Welcome House Inc. has jumped 30 percent in revenue in the past few months and has brought on new clients, new staff and new vehicles.
It didn’t come without challenges, but Executive Director Tony Thomas and his staff were up to the task.
The organization provides residential and community services to individuals with developmental disabilities in group homes and supported residential sites in Cuyahoga and Lorain counties.
The sudden growth came about as Welcome House agreed to accept United Cerebral Palsy of Greater Cleveland’s 51 clients in its supported living services program as UCP eliminated the program.
UCP decided to focus more on its vocational services than its independent living program. Now, Welcome House will serve a total of 211 clients, growing from its existing 160. In order to care for these new clients, Welcome House is hiring 100 additional direct support providers, growing its staff to 397 people; and existing sites were expanded from 31 to 45.
Meeting the challenge
The biggest hurdle to overcome was dealing with the anxiety of clients and employees, Thomas says.
Thomas assembled an executive leadership team that met weekly, sometimes twice a week, and dealt with transition and staffing issues, as well as concerns among clients and families — any issue that people wanted to discuss.
“I think as a business you have to set up that kind of process,” he says. “You have to set up a process that says you’re going to commit the time to going over each of those transitional issues.
Thomas said some UCP staff members had been working with the agency for 15 to 20 years, and some clients have been with UCP for 30 years.
While it was a difficult decision for them, what Thomas decided to do was to try to engage the different levels of the organization by having large-scale meetings at their site.
“We sent our staff to their site to have meetings to try to engage the staff in conversations about pay, benefits and retirement,” he says. “Those came off incredibly well. But if we tried to have that conversation at our office, it wouldn’t have worked.”
Showing concern was important
Thomas said while it is somewhat rare for an executive director to attend these meetings, he showed up to demonstrate his concern.

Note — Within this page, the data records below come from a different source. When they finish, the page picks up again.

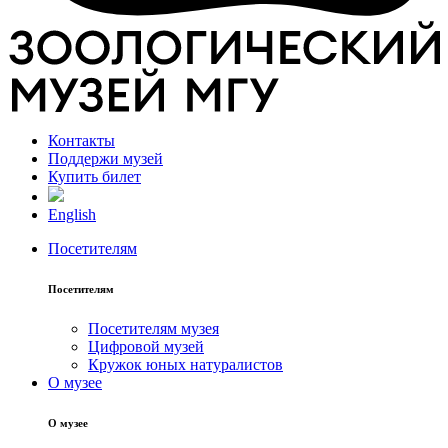
Контакты
Поддержи музей
Купить билет
English
Посетителям
Посетителям
Посетителям музея
Цифровой музей
Кружок юных натуралистов
О музее
О музее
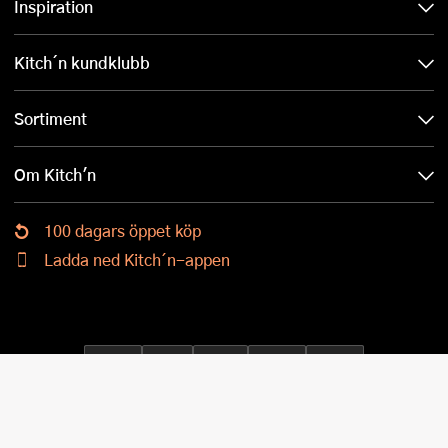
Inspiration
Kitch´n kundklubb
Sortiment
Om Kitch'n
100 dagars öppet köp
Ladda ned Kitch´n-appen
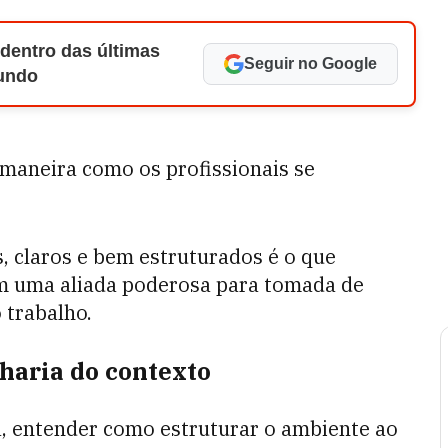
 dentro das últimas
Seguir no Google
Mundo
 maneira como os profissionais se
, claros e bem estruturados é o que
m uma aliada poderosa para tomada de
 trabalho.
haria do contexto
, entender como estruturar o ambiente ao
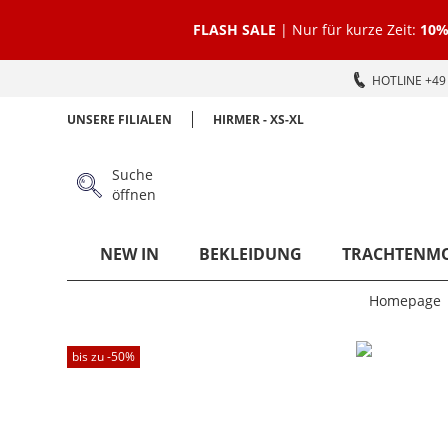
FLASH SALE
| Nur für kurze Zeit:
10%
HOTLINE +49 
UNSERE FILIALEN
HIRMER - XS-XL
Suche
öffnen
NEW IN
BEKLEIDUNG
TRACHTENM
Homepage
bis zu -
50
%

“I wanted to make sure that I showed that I was concerned about the transition, willing to listen to people, and I wanted to meet some of the new staff,” he says. “I had an HR person there. I had a fiscal staff person there. … If I couldn’t answer the question, somebody else could.
“We also had to say to ourselves that we didn’t think of the anxiety as a negative thing, as people sometimes do. We thought of it as a positive thing. We were willing to make it happen for them.”

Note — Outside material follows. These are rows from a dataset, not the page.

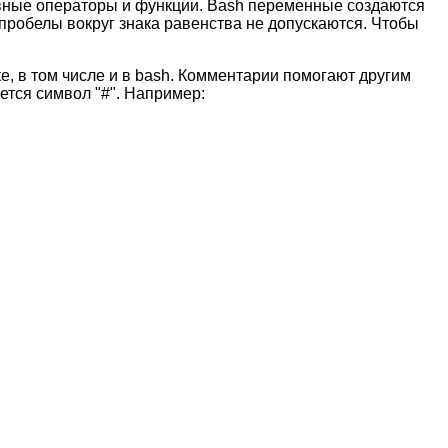
овные операторы и функции. Bash переменные создаются
пробелы вокруг знака равенства не допускаются. Чтобы
, в том числе и в bash. Комментарии помогают другим
ется символ "#". Например:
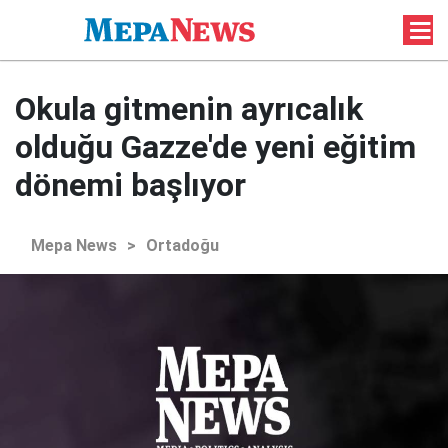
Okula gitmenin ayrıcalık
olduğu Gazze'de yeni eğitim
dönemi başlıyor
Mepa News
>
Ortadoğu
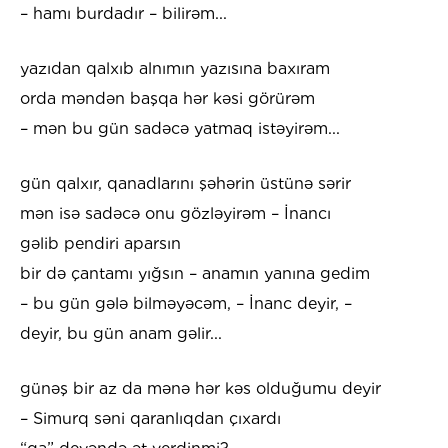
– hamı burdadır – bilirəm...
yazıdan qalxıb alnımın yazısına baxıram
orda məndən başqa hər kəsi görürəm
– mən bu gün sadəcə yatmaq istəyirəm...
gün qalxır, qanadlarını şəhərin üstünə sərir
mən isə sadəcə onu gözləyirəm – İnancı
gəlib pendiri aparsın
bir də çantamı yığsın – anamın yanına gedim
– bu gün gələ bilməyəcəm, – İnanc deyir, –
deyir, bu gün anam gəlir...
günəş bir az da mənə hər kəs olduğumu deyir
– Simurq səni qaranlıqdan çıxardı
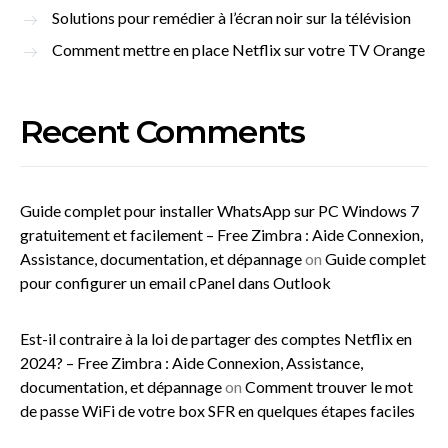
Solutions pour remédier à l’écran noir sur la télévision
Comment mettre en place Netflix sur votre TV Orange
Recent Comments
Guide complet pour installer WhatsApp sur PC Windows 7
gratuitement et facilement – Free Zimbra : Aide Connexion,
Assistance, documentation, et dépannage
on
Guide complet
pour configurer un email cPanel dans Outlook
Est-il contraire à la loi de partager des comptes Netflix en
2024? – Free Zimbra : Aide Connexion, Assistance,
documentation, et dépannage
on
Comment trouver le mot
de passe WiFi de votre box SFR en quelques étapes faciles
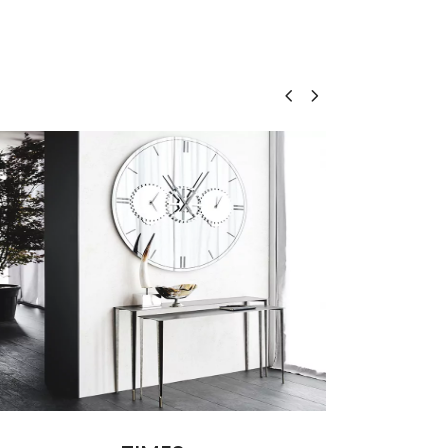
Leggi tutto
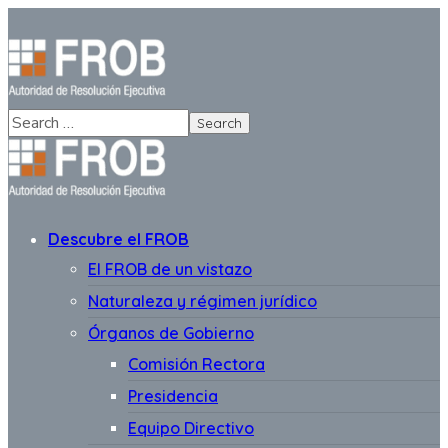
Descubre el FROB
El FROB de un vistazo
Naturaleza y régimen jurídico
Órganos de Gobierno
Comisión Rectora
Presidencia
Equipo Directivo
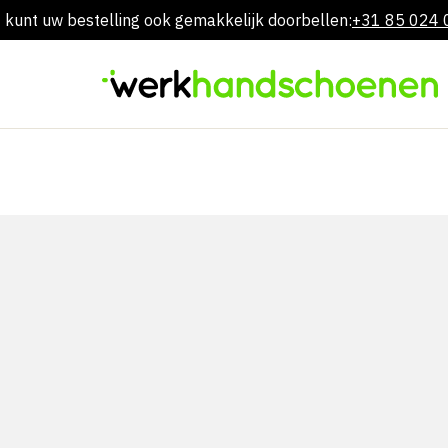
 kunt uw bestelling ook gemakkelijk doorbellen:
+31 85 024
Overslaan
naar
inhoud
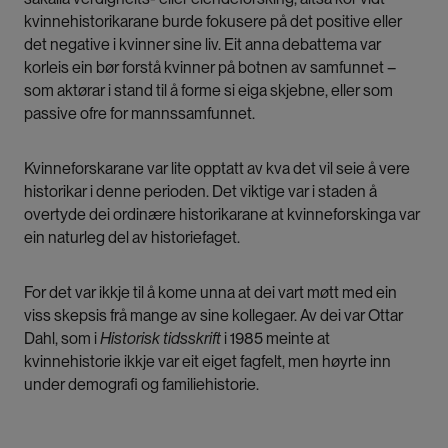
kvinnehistorikarane burde fokusere på det positive eller
det negative i kvinner sine liv. Eit anna debattema var
korleis ein bør forstå kvinner på botnen av samfunnet –
som aktørar i stand til å forme si eiga skjebne, eller som
passive ofre for mannssamfunnet.
Kvinneforskarane var lite opptatt av kva det vil seie å vere
historikar i denne perioden. Det viktige var i staden å
overtyde dei ordinære historikarane at kvinneforskinga var
ein naturleg del av historiefaget.
For det var ikkje til å kome unna at dei vart møtt med ein
viss skepsis frå mange av sine kollegaer. Av dei var Ottar
Dahl, som i
Historisk tidsskrift
i 1985 meinte at
kvinnehistorie ikkje var eit eiget fagfelt, men høyrte inn
under demografi og familiehistorie.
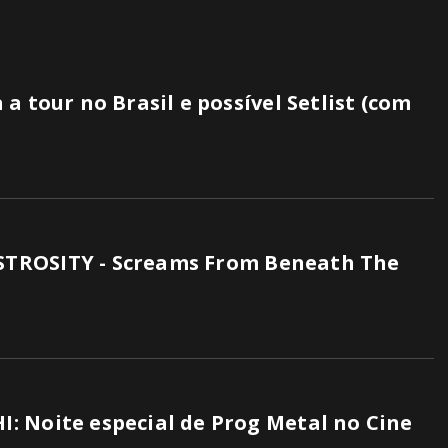
a tour no Brasil e possível Setlist (com
TROSITY - Screams From Beneath The
: Noite especial de Prog Metal no Cine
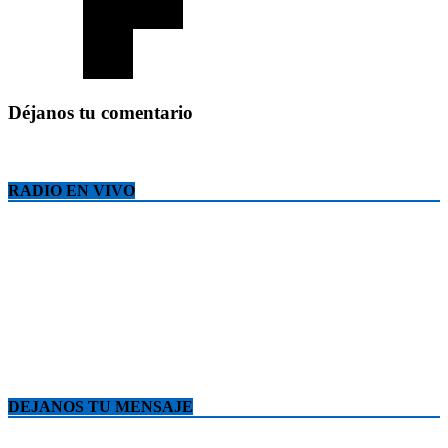
Déjanos tu comentario
RADIO EN VIVO
DEJANOS TU MENSAJE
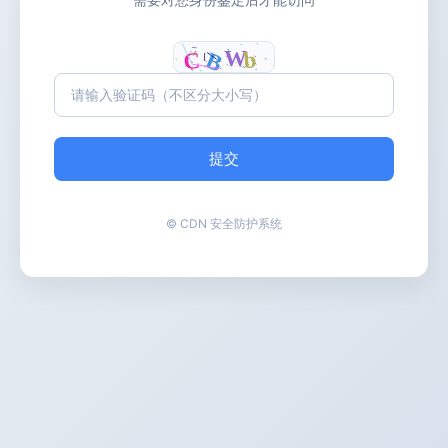
提交
© CDN 安全防护系统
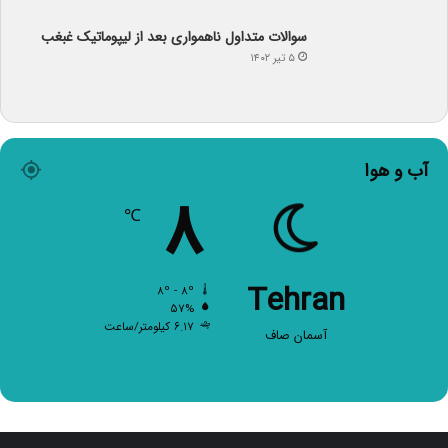
سوالات متداول ناهمواری بعد از لیپوماتیک غبغب
۵ تیر ۱۴۰۲
آب و هوا
۸
℃
Tehran
۸º - ۸º
۵۷%
۶.۱۷ کیلومتر/ساعت
آسمان صاف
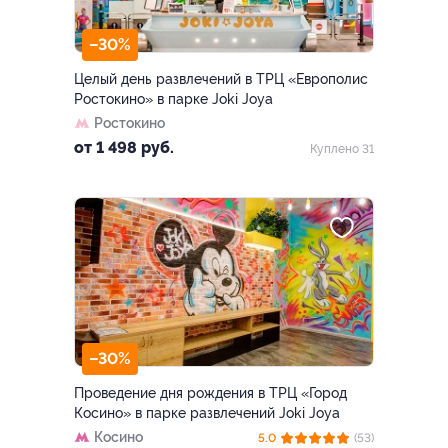
–30%
Целый день развлечений в ТРЦ «Европолис
Ростокино» в парке Joki Joya
Ростокино
от 1 498 руб.
Куплено 31
–30%
Проведение дня рождения в ТРЦ «Город
Косино» в парке развлечений Joki Joya
Косино
5.0
(53)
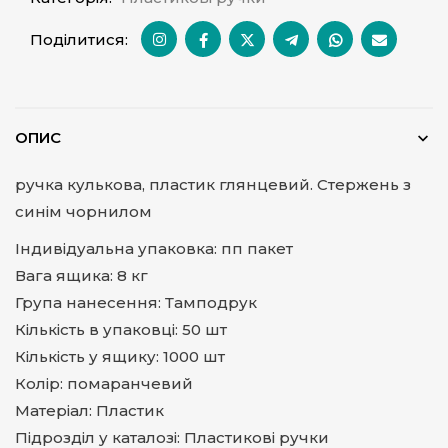
Поділитися:
ОПИС
ручка кулькова, пластик глянцевий. Стержень з
синім чорнилом
Індивідуальна упаковка: пп пакет
Вага ящика: 8 кг
Група нанесення: Тамподрук
Кількість в упаковці: 50 шт
Кількість у ящику: 1000 шт
Колір: помаранчевий
Матеріал: Пластик
Підрозділ у каталозі: Пластикові ручки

The staff even met with clients and families who could not attend the large-scale meetings, offering them an opportunity to discuss the merger.
“The clients really wanted to know if their staff person was going to stay with Welcome House. And what the staff wanted to know was were these clients going to be forced to move. So we were able to reassure them on that,” Thomas says. “My program director, Bobbie Burkey, attended every one of those meetings. She bent over backwards to make this transition happen.”
Growth plans
A new venture in the works called Welcome House Home Health LLC will offer services to families whose members are in their 60s, 70s or 80s and still have a son or daughter with developmental disabilities living at home with them.
It is estimated that there are 2,000 such families in the region.
“It’s not our goal to serve 2,000 families,” Thomas says. “But if I consider the most needy of that group, if we could provide some services to them, that helps their situation and allows us to grow in a different direction.”
While federal, state and local tax dollars supply much of the revenue for Welcome House, the organization has to raise about $350,000 to $500,000 each year to cover additional expenses.
As a result, Thomas spends about 50 to 60 percent of his time on fundraising matters. The group’s major fundraiser, an annual reverse raffle, is run entirely by volunteers. A Family Advisory Council was set up three years ago to coordinate volunteer activities and to conduct the raffle, which raises about $20,000.
“With this wonderful group of families, I selected two people, and it ended up being three, who would comprise a Family Advisory Council. The council really does a great job of getting volunteers to run our fundraising events,” Thomas says.